WHAT IS NEEDED –
Repeat the lines below exactly as they appear, but leave out the images.

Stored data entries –
*****
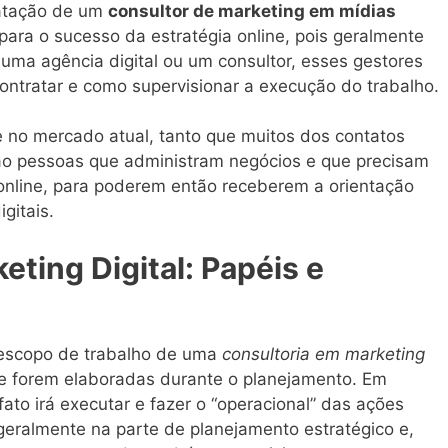
ratação de um
consultor de marketing em mídias
para o sucesso da estratégia online, pois geralmente
ma agência digital ou um consultor, esses gestores
tratar e como supervisionar a execução do trabalho.
e no mercado atual, tanto que muitos dos contatos
são pessoas que administram negócios e que precisam
online, para poderem então receberem a orientação
gitais.
eting Digital: Papéis e
o escopo de trabalho de uma
consultoria em marketing
e forem elaboradas durante o planejamento. Em
ato irá executar e fazer o “operacional” das ações
geralmente na parte de planejamento estratégico e,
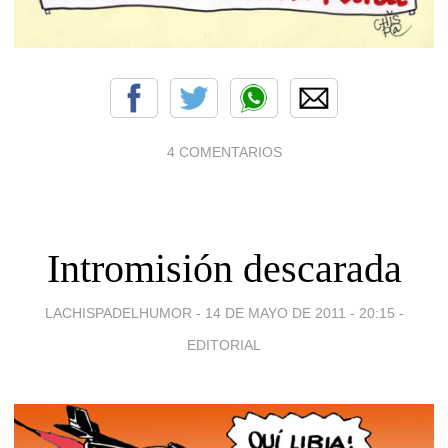
4 COMENTARIOS
Intromisión descarada
LACHISPADELHUMOR -
14 DE MAYO DE 2011 - 20:15
-
EDITORIAL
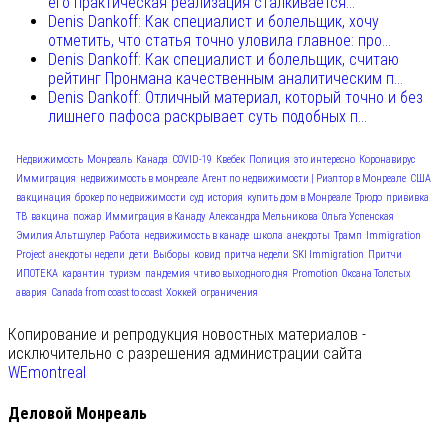
его практическая реализация сталкивается...
Denis Dankoff: Как специалист и болельщик, хочу
отметить, что статья точно уловила главное: про...
Denis Dankoff: Как специалист и болельщик, считаю
рейтинг Пронмана качественным аналитическим п...
Denis Dankoff: Отличный материал, который точно и без
лишнего пафоса раскрывает суть подобных п...
Недвижимость
Монреаль
Канада
COVID-19
Квебек
Полиция
это интересно
Коронавирус
Иммиграция
недвижимость в монреале
Агент по недвижимости | Риэлтор в Монреале
США
вакцинация
брокер по недвижимости
суд
история
купить дом в Монреале
Трюдо
прививка
ТВ
вакцина
пожар
Иммиграция в Канаду
Александра Мельникова
Ольга Успенская
Эмилия Альтшулер
Работа
недвижимость в канаде
школа
анекдоты
Трамп
Immigration
Project
анекдоты недели
дети
Выборы
ковид
притча недели
SKI Immigration
Притчи
ИПОТЕКА
карантин
туризм
пандемия
чтиво выходного дня
Promotion
Оксана Толстых
авария
Canada from coast to coast
Хоккей
ограничения
Копирование и репродукция новостных материалов -
исключительно с разрешения администрации сайта
WEmontreal
Деловой Монреаль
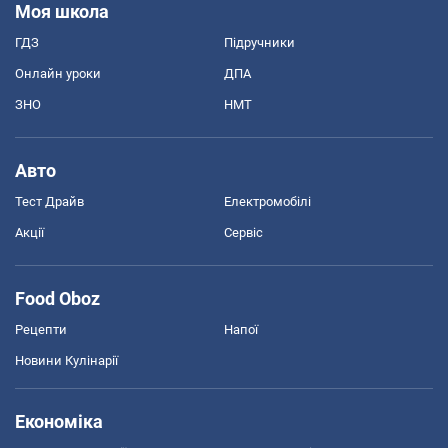
Моя школа
ГДЗ
Підручники
Онлайн уроки
ДПА
ЗНО
НМТ
Авто
Тест Драйв
Електромобілі
Акції
Сервіс
Food Oboz
Рецепти
Напої
Новини Кулінарії
Економіка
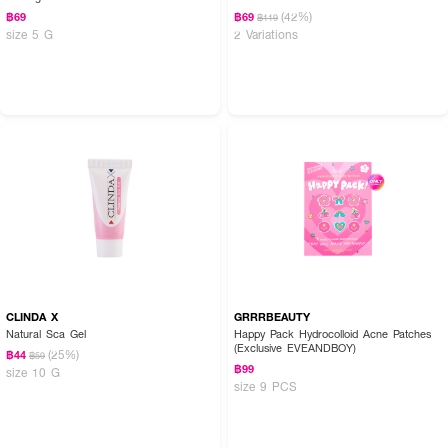
(42%)
฿69
฿69
฿119
size 5 G
2 Variations
CLINDA X
GRRRBEAUTY
Natural Sca Gel
Happy Pack Hydrocolloid Acne Patches
(Exclusive EVEANDBOY)
(25%)
฿44
฿59
฿99
size 10 G
size 9 PCS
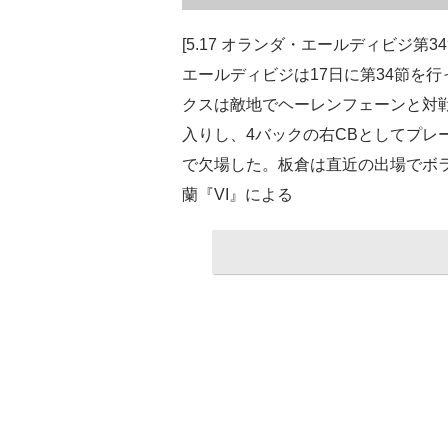
[5.17 オランダ・エールディビジ第3
エールディビジは17日に第34節を
クスは敵地でヘーレンフェーンと対戦
入りし、4バックの右CBとしてプレ
で欠場した。板倉は直近の出場でボ
蘭『VI』による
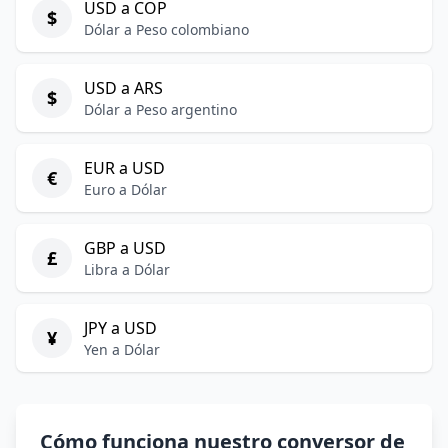
USD a COP
$
Dólar a Peso colombiano
USD a ARS
$
Dólar a Peso argentino
EUR a USD
€
Euro a Dólar
GBP a USD
£
Libra a Dólar
JPY a USD
¥
Yen a Dólar
Cómo funciona nuestro conversor de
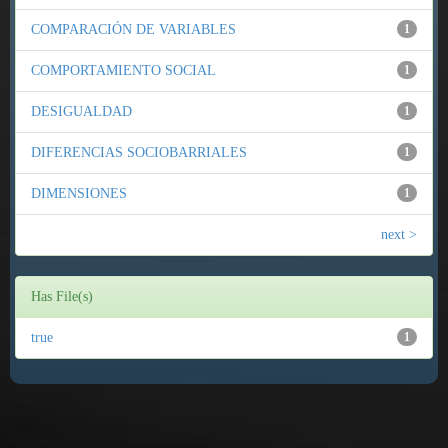
COMPARACIÓN DE VARIABLES
1
COMPORTAMIENTO SOCIAL
1
DESIGUALDAD
1
DIFERENCIAS SOCIOBARRIALES
1
DIMENSIONES
1
next >
Has File(s)
true
1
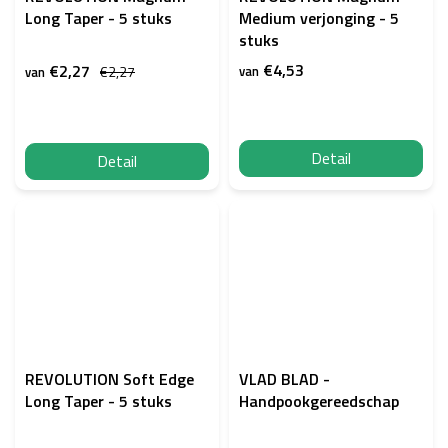
Long Taper - 5 stuks
Medium verjonging - 5
stuks
€4,53
€2,27
€2,27
van
van
Detail
Detail
REVOLUTION Soft Edge
VLAD BLAD -
Long Taper - 5 stuks
Handpookgereedschap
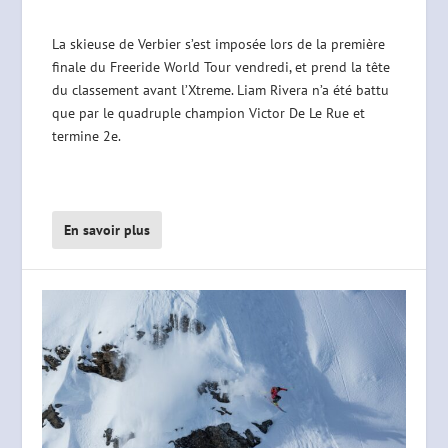
La skieuse de Verbier s’est imposée lors de la première
finale du Freeride World Tour vendredi, et prend la tête
du classement avant l’Xtreme. Liam Rivera n’a été battu
que par le quadruple champion Victor De Le Rue et
termine 2e.
En savoir plus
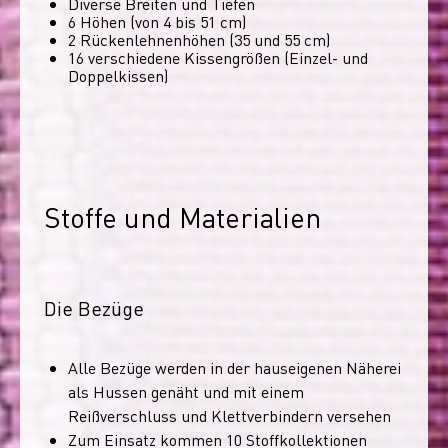
Diverse Breiten und Tiefen
6 Höhen (von 4 bis 51 cm)
2 Rückenlehnenhöhen (35 und 55 cm)
16 verschiedene Kissengrößen (Einzel- und
Doppelkissen)
Stoffe und Materialien
Die Bezüge
Alle Bezüge werden in der hauseigenen Näherei
als Hussen genäht und mit einem
Reißverschluss und Klettverbindern versehen
Zum Einsatz kommen 10 Stoffkollektionen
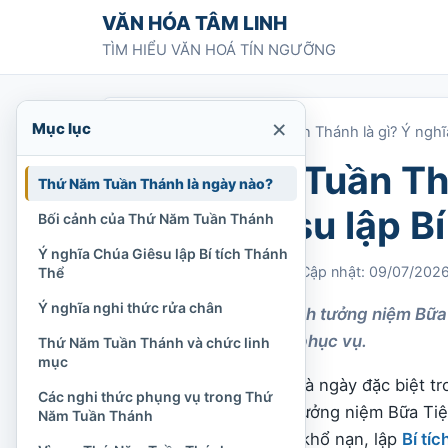
Chuyển tới nội dung
VĂN HÓA TÂM LINH
TÌM HIỂU VĂN HOÁ TÍN NGƯỠNG
×
Mục lục
Trang chủ
»
Thứ Năm Tuần Thánh là gì? Ý nghĩ
Thứ Năm Tuần Thá
Thứ Năm Tuần Thánh là ngày nào?
Chúa Giêsu lập Bí
Bối cảnh của Thứ Năm Tuần Thánh
Ý nghĩa Chúa Giêsu lập Bí tích Thánh
Chi Tran
02/04/2023
Cập nhật: 09/07/202
Thể
Ý nghĩa nghi thức rửa chân
Thứ Năm Tuần Thánh tưởng niệm Bữa Ti
gương yêu thương phục vụ.
Thứ Năm Tuần Thánh và chức linh
mục
Thứ Năm Tuần Thánh là ngày đặc biệt t
Các nghi thức phụng vụ trong Thứ
Công giáo
. Ngày này tưởng niệm Bữa Tiệ
Năm Tuần Thánh
môn đệ trước khi chịu khổ nạn, lập
Bí tí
*****
OUTPUT –
ratação de um
consultor de marketing em mídias
para o sucesso da estratégia online, pois geralmente
ma agência digital ou um consultor, esses gestores
tratar e como supervisionar a execução do trabalho.
e no mercado atual, tanto que muitos dos contatos
são pessoas que administram negócios e que precisam
online, para poderem então receberem a orientação
gitais.
eting Digital: Papéis e
o escopo de trabalho de uma
consultoria em marketing
e forem elaboradas durante o planejamento. Em
ato irá executar e fazer o “operacional” das ações
geralmente na parte de planejamento estratégico e,
4 COMENTARIOS
Intromisión descarada
LACHISPADELHUMOR -
14 DE MAYO DE 2011 - 20:15
-
EDITORIAL
его практическая реализация сталкивается...
Denis Dankoff: Как специалист и болельщик, хочу
отметить, что статья точно уловила главное: про...
Denis Dankoff: Как специалист и болельщик, считаю
рейтинг Пронмана качественным аналитическим п...
Denis Dankoff: Отличный материал, который точно и без
лишнего пафоса раскрывает суть подобных п...
Недвижимость
Монреаль
Канада
COVID-19
Квебек
Полиция
это интересно
Коронавирус
Иммиграция
недвижимость в монреале
Агент по недвижимости | Риэлтор в Монреале
США
вакцинация
брокер по недвижимости
суд
история
купить дом в Монреале
Трюдо
прививка
ТВ
вакцина
пожар
Иммиграция в Канаду
Александра Мельникова
Ольга Успенская
Эмилия Альтшулер
Работа
недвижимость в канаде
школа
анекдоты
Трамп
Immigration
Project
анекдоты недели
дети
Выборы
ковид
притча недели
SKI Immigration
Притчи
ИПОТЕКА
карантин
туризм
пандемия
чтиво выходного дня
Promotion
Оксана Толстых
авария
Canada from coast to coast
Хоккей
ограничения
Копирование и репродукция новостных материалов -
исключительно с разрешения администрации сайта
WEmontreal
Деловой Монреаль
Моя школа
ГДЗ
Підручники
Онлайн уроки
ДПА
ЗНО
НМТ
Авто
Тест Драйв
Електромобілі
Акції
Сервіс
Food Oboz
Рецепти
Напої
Новини Кулінарії
Економіка
(42%)
฿69
฿69
฿119
size 5 G
2 Variations
CLINDA X
GRRRBEAUTY
Natural Sca Gel
Happy Pack Hydrocolloid Acne Patches
(Exclusive EVEANDBOY)
(25%)
฿44
฿59
฿99
size 10 G
size 9 PCS
[5.17 オランダ・エールディビジ第3
エールディビジは17日に第34節を
クスは敵地でヘーレンフェーンと対戦
入りし、4バックの右CBとしてプレ
で欠場した。板倉は直近の出場でボ
蘭『VI』による
USD a COP
$
Dólar a Peso colombiano
USD a ARS
$
Dólar a Peso argentino
EUR a USD
€
Euro a Dólar
GBP a USD
£
Libra a Dólar
JPY a USD
¥
Yen a Dólar
Cómo funciona nuestro conversor de
COMPARACIÓN DE VARIABLES
1
COMPORTAMIENTO SOCIAL
1
DESIGUALDAD
1
DIFERENCIAS SOCIOBARRIALES
1
DIMENSIONES
1
next >
Has File(s)
true
1
Long Taper - 5 stuks
Medium verjonging - 5
stuks
€4,53
€2,27
€2,27
van
van
Detail
Detail
REVOLUTION Soft Edge
VLAD BLAD -
Long Taper - 5 stuks
Handpookgereedschap
La skieuse de Verbier s’est imposée lors de la première
finale du Freeride World Tour vendredi, et prend la tête
du classement avant l’Xtreme. Liam Rivera n’a été battu
que par le quadruple champion Victor De Le Rue et
termine 2e.
En savoir plus
Diverse Breiten und Tiefen
6 Höhen (von 4 bis 51 cm)
2 Rückenlehnenhöhen (35 und 55 cm)
16 verschiedene Kissengrößen (Einzel- und
Doppelkissen)
Stoffe und Materialien
Die Bezüge
Alle Bezüge werden in der hauseigenen Näherei
als Hussen genäht und mit einem
Reißverschluss und Klettverbindern versehen
Zum Einsatz kommen 10 Stoffkollektionen
Chuyển tới nội dung
VĂN HÓA TÂM LINH
TÌM HIỂU VĂN HOÁ TÍN NGƯỠNG
×
Mục lục
Trang chủ
»
Thứ Năm Tuần Thánh là gì? Ý nghĩ
Thứ Năm Tuần Thá
Thứ Năm Tuần Thánh là ngày nào?
Chúa Giêsu lập Bí
Bối cảnh của Thứ Năm Tuần Thánh
Ý nghĩa Chúa Giêsu lập Bí tích Thánh
Chi Tran
02/04/2023
Cập nhật: 09/07/202
Thể
Ý nghĩa nghi thức rửa chân
Thứ Năm Tuần Thánh tưởng niệm Bữa Ti
gương yêu thương phục vụ.
Thứ Năm Tuần Thánh và chức linh
mục
Thứ Năm Tuần Thánh là ngày đặc biệt t
Các nghi thức phụng vụ trong Thứ
Công giáo
. Ngày này tưởng niệm Bữa Tiệ
Năm Tuần Thánh
môn đệ trước khi chịu khổ nạn, lập
Bí tí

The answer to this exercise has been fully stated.